Work item:
Every record below should be repeated word for word, with the pictures left out.

Excerpted data:
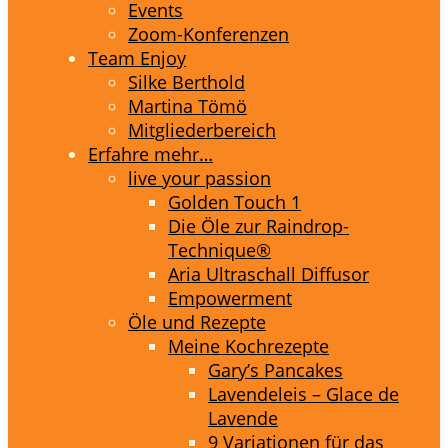
Events
Zoom-Konferenzen
Team Enjoy
Silke Berthold
Martina Tömö
Mitgliederbereich
Erfahre mehr…
live your passion
Golden Touch 1
Die Öle zur Raindrop-
Technique®
Aria Ultraschall Diffusor
Empowerment
Öle und Rezepte
Meine Kochrezepte
Gary’s Pancakes
Lavendeleis – Glace de
Lavende
9 Variationen für das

Task answer:
Events
Zoom-Konferenzen
Team Enjoy
Silke Berthold
Martina Tömö
Mitgliederbereich
Erfahre mehr…
live your passion
Golden Touch 1
Die Öle zur Raindrop-
Technique®
Aria Ultraschall Diffusor
Empowerment
Öle und Rezepte
Meine Kochrezepte
Gary’s Pancakes
Lavendeleis – Glace de
Lavende
9 Variationen für das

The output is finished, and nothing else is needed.